Perence Shiri is a name that will permanently be connected to the worst crimes against humanity in Zimbabwe.
While much of the world was still feting Robert Mugabe and the new independence government in 1982, Colonel Shiri, as he then was, was leading a battalion of North Korean-trained soldiers in a massacre of political opponents in Matabeleland.
As commander of the notorious 5 Brigade, Colonel Shiri gave a speech at their passing-out parade, attended by the new President Mugabe. He told his soldiers: "From today onwards, I want you to start dealing with dissidents."
The final death toll from the massacres is still not known but researchers believe as many as 20,000 were murdered and dumped in unmarked graves.
That atrocity cemented Colonel Shiri's place in the Mugabe regime and catapulted him up the military ranks. Ever since, he has been at the fore during each of the worst periods of oppression.
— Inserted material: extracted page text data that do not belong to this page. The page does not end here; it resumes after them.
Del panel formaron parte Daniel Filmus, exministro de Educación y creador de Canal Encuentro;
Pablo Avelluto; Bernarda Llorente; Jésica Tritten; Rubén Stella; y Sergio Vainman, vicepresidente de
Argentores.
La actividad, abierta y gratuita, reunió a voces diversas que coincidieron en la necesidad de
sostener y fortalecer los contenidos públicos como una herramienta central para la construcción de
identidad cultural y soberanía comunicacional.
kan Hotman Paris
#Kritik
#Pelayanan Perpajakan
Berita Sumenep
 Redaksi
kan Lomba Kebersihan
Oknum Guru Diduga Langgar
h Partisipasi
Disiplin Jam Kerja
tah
He commanded forces deployed during the violent land invasions in 2000 and again in 2005 during the "Murambatsvina" slum clearances across Zimbabwe.
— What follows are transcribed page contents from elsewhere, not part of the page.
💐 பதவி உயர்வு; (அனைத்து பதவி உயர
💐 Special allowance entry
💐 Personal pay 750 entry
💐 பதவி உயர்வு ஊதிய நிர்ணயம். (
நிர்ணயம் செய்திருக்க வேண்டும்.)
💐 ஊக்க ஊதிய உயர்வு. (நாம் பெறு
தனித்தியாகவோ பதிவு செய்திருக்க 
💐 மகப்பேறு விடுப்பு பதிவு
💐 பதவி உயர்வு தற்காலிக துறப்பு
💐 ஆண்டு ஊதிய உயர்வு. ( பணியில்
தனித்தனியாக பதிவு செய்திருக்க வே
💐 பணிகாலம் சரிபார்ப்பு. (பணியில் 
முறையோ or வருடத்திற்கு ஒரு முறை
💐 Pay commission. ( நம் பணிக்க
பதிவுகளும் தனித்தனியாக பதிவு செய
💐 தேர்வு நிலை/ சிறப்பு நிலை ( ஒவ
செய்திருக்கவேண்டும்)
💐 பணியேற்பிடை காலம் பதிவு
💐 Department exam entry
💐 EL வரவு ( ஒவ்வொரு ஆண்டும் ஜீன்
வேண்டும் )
He was promoted to the rank of air marshal and rewarded with a selection of farms seized from white owners, along with a share of the commercial spoils from Zimbabwe's involvement in the wars in the Democratic Republic of Congo.
Rumoured to have adopted the nickname Black Jesus for himself because of his power over the life and death of others, Marshal Shiri is also a leading member of the Joint Operations Command, the inner cell of Mugabe cronies who planned the terror campaign unleashed on the population after the March election defeat for the ruling party.
Marshal Shiri, 54, is among the handful of figures in Zimbabwe with the most to fear from any future war crimes investigations.